Spiritlich Bio-Gide - Anwendervorteile

Spiritlich Bio-Gide ist die wichtigste Kollagen-Membran für die Regeneration des oralen Gewebes1,2 Die Membran ist zweischichtig aufgebaut. Geister Bio-Gide® wird in Verbindung mit einem Knochenersatz wie z. B. Geister Bio-Oss oder Geister Bio-Oss® Kollagen eingenommen. Einzigartiger Doppelschichtaufbau von Geisterlich Bio-Gide (REM, hellblau, 100-fach). Große Übereinstimmung von Spiritlich Bio-Gide mit humanem Kollagen (REM 2000x, Prof. Dr. Brenner).

Durch die leichte Handhabbarkeit und Resorptionsfähigkeit von Geistlich Bio-Gide® wird der chirurgische Vorgang erleichtert. addClass('carousel-inner'); },500); }); Geisterlich Bio-Gide ist natürlich wieder aufnehmbar und muss nicht in einer zweiten OP entnommen werden. Denn es erleichtert die chirurgische Technik und hat dank seiner beachtlichen wundheilenden Eigenschaften3,4 die dentale knöcherne Regeneration wesentlich mitbestimmt. Spitzenzahnärzte setzen auf Geistlich Bio-Gide®: Sehr gute Gewebeintegration5,6 und deutlich bessere Knochenneubildung gegenüber der Anwendung von nur einem Knochenersatzmaterial7,8 Natives Kollagen bewirkt weniger Dehiszenz im Gegensatz zu anderen erhältlichen Membranen3,4,9 Erleichterte Chirurgie ohne Membranentfernung.

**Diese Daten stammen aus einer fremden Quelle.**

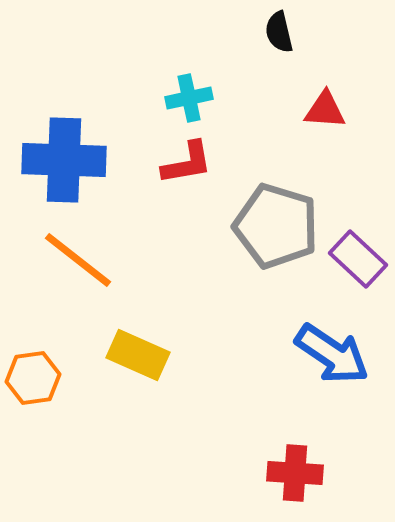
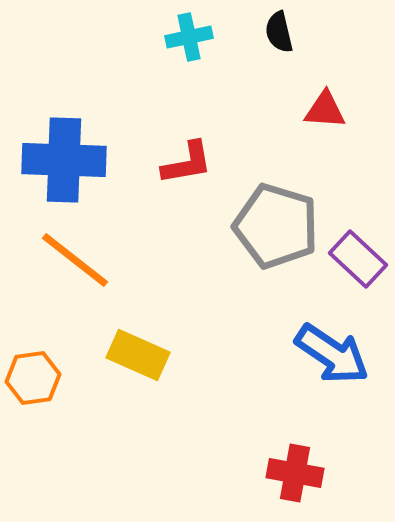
cyan cross: moved 61 px up
orange line: moved 3 px left
red cross: rotated 6 degrees clockwise
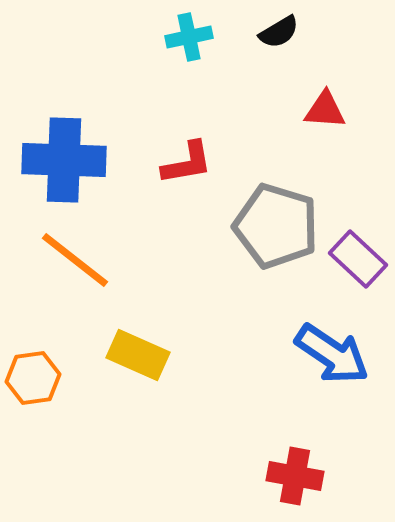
black semicircle: rotated 108 degrees counterclockwise
red cross: moved 3 px down
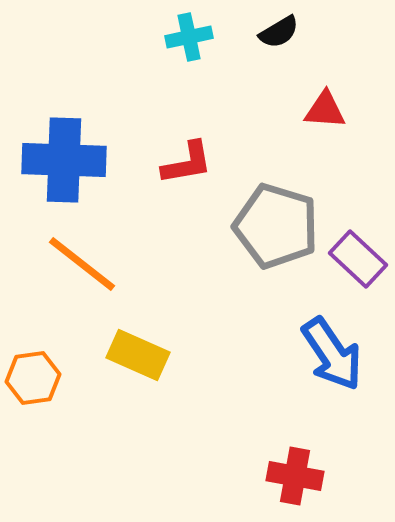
orange line: moved 7 px right, 4 px down
blue arrow: rotated 22 degrees clockwise
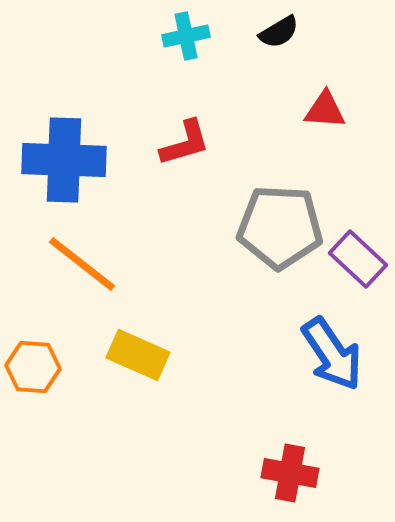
cyan cross: moved 3 px left, 1 px up
red L-shape: moved 2 px left, 20 px up; rotated 6 degrees counterclockwise
gray pentagon: moved 4 px right, 1 px down; rotated 14 degrees counterclockwise
orange hexagon: moved 11 px up; rotated 12 degrees clockwise
red cross: moved 5 px left, 3 px up
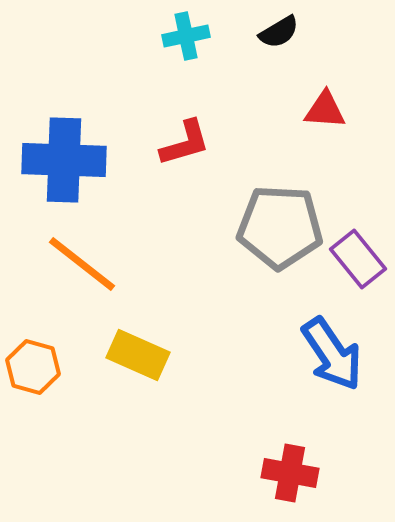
purple rectangle: rotated 8 degrees clockwise
orange hexagon: rotated 12 degrees clockwise
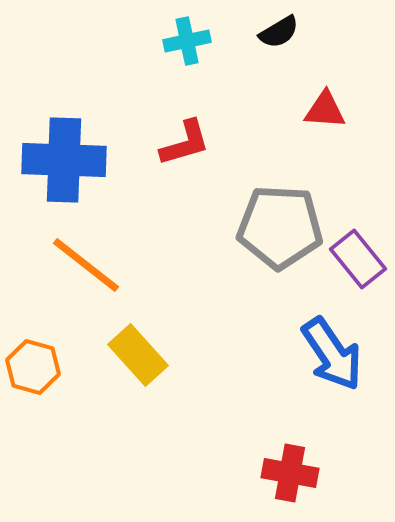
cyan cross: moved 1 px right, 5 px down
orange line: moved 4 px right, 1 px down
yellow rectangle: rotated 24 degrees clockwise
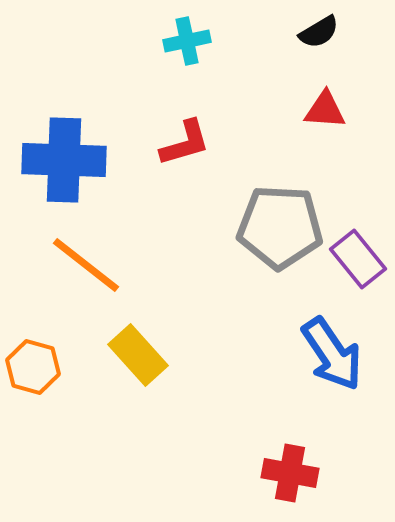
black semicircle: moved 40 px right
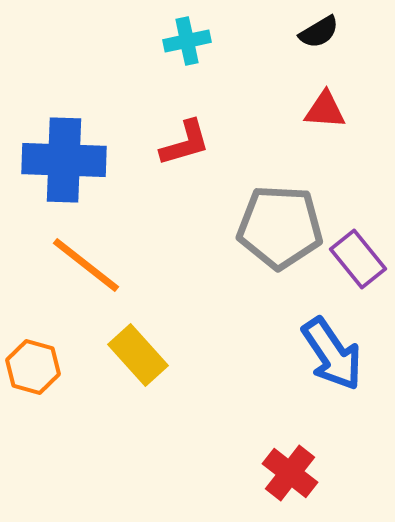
red cross: rotated 28 degrees clockwise
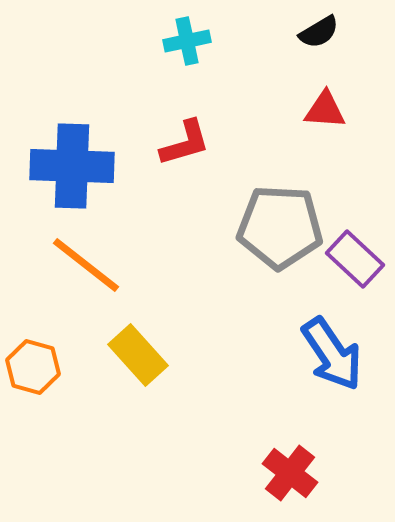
blue cross: moved 8 px right, 6 px down
purple rectangle: moved 3 px left; rotated 8 degrees counterclockwise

Ästhetische Langzeitresultate nach 5-9 J.10 Langfristige Daten über 12 bis 14 Jahre belegen vorhersehbare Ergebnisse von GBR-Behandlungen mit Geistlich Bio-Oss® und Geistlich Bio-Gide® 11 In den 1990er Jahren hat Dr. Peter Geistlich als erster eine Naturkollagenmembran entwickelt, die den Erfordernissen der Regenerationszahnheilkunde in optimaler Weise gerecht wird. Heutzutage ist das Bio-Gide® von Geislich die wichtigste Kollagen-Membran, die nach 20 Jahren erfolgreicher Anwendung bei mehr als zwei Mio. Menschen erfolgreich getestet und in über 250 Publikationen belegt wurde12. iData Research AG, US Dental-BoneGraft Substitution and andere Biomaterials Market, 2005. iData AG, European Dental BoneGraft Substitution and andere Biomaterials Market, 2005 u. a. Klin ische Daten: Klin.

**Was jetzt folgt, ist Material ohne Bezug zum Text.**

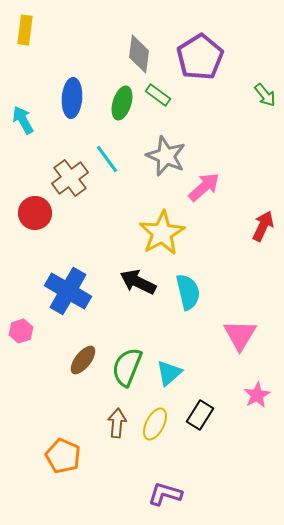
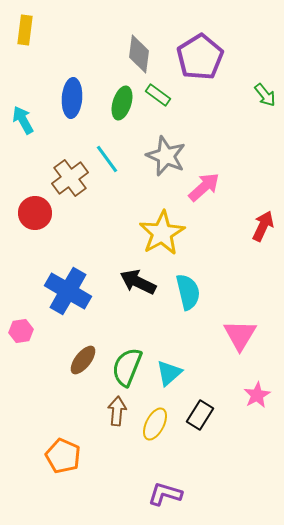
pink hexagon: rotated 10 degrees clockwise
brown arrow: moved 12 px up
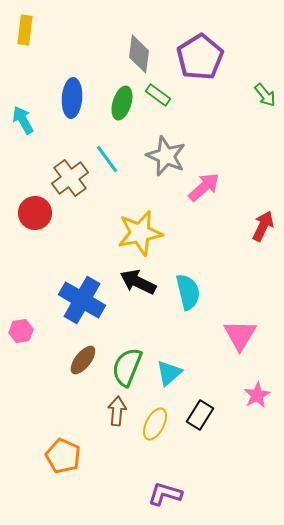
yellow star: moved 22 px left; rotated 18 degrees clockwise
blue cross: moved 14 px right, 9 px down
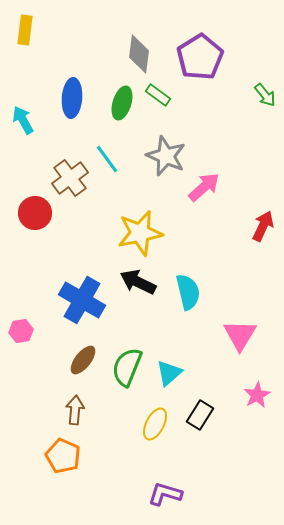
brown arrow: moved 42 px left, 1 px up
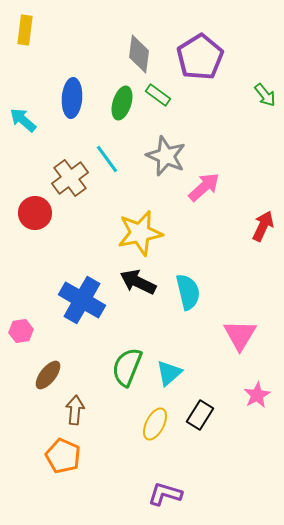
cyan arrow: rotated 20 degrees counterclockwise
brown ellipse: moved 35 px left, 15 px down
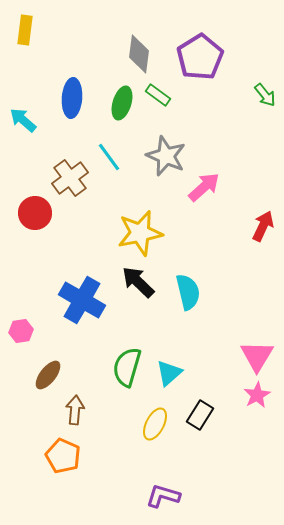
cyan line: moved 2 px right, 2 px up
black arrow: rotated 18 degrees clockwise
pink triangle: moved 17 px right, 21 px down
green semicircle: rotated 6 degrees counterclockwise
purple L-shape: moved 2 px left, 2 px down
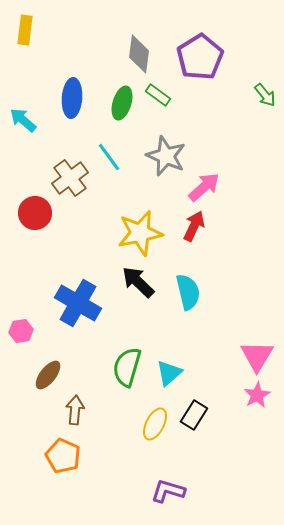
red arrow: moved 69 px left
blue cross: moved 4 px left, 3 px down
black rectangle: moved 6 px left
purple L-shape: moved 5 px right, 5 px up
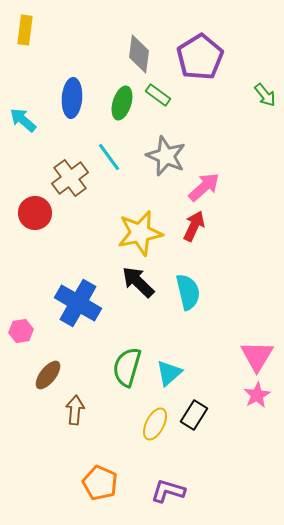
orange pentagon: moved 37 px right, 27 px down
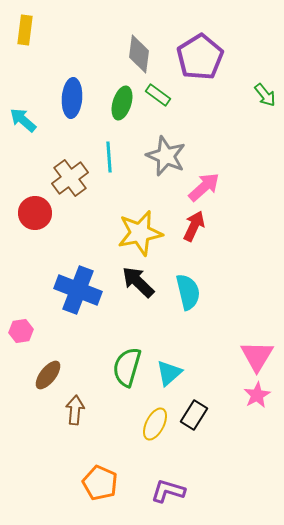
cyan line: rotated 32 degrees clockwise
blue cross: moved 13 px up; rotated 9 degrees counterclockwise
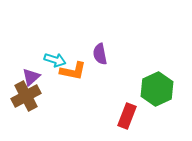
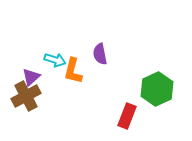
orange L-shape: rotated 92 degrees clockwise
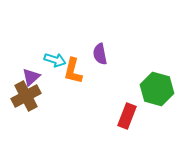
green hexagon: rotated 20 degrees counterclockwise
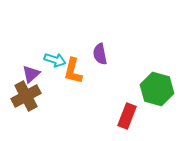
purple triangle: moved 3 px up
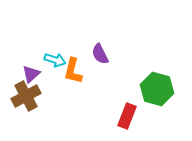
purple semicircle: rotated 15 degrees counterclockwise
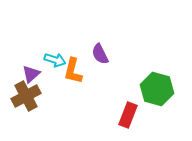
red rectangle: moved 1 px right, 1 px up
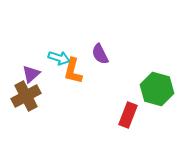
cyan arrow: moved 4 px right, 2 px up
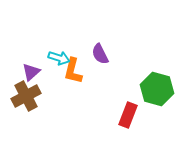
purple triangle: moved 2 px up
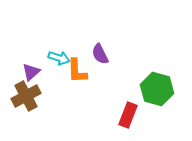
orange L-shape: moved 4 px right; rotated 16 degrees counterclockwise
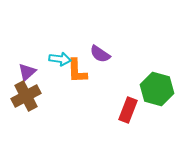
purple semicircle: rotated 30 degrees counterclockwise
cyan arrow: moved 1 px right, 1 px down; rotated 10 degrees counterclockwise
purple triangle: moved 4 px left
red rectangle: moved 5 px up
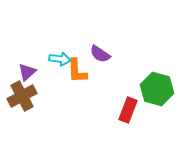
brown cross: moved 4 px left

Orale Implantate Stand 2008; 19: 295-302. Sitzmann NU, u.a: In J Oral Maxillofac Implantate 1997; 12: 844-52. Schwarze F, u.a: Klinische orale Implantate 2006; 17: 403-09. Schwarze F, et al.: Clin Oral Implants Resolution 2008; 19(4): 402-15. Perelman harmon et al: In J Parodontologie Restaurative Dent 2013, 32(4): 459-65. Die Wallace SS und andere: InJ Parodontose Zahnersatz 2005; 25(6): 551-59. Mit Becker J., et al: Klinisch.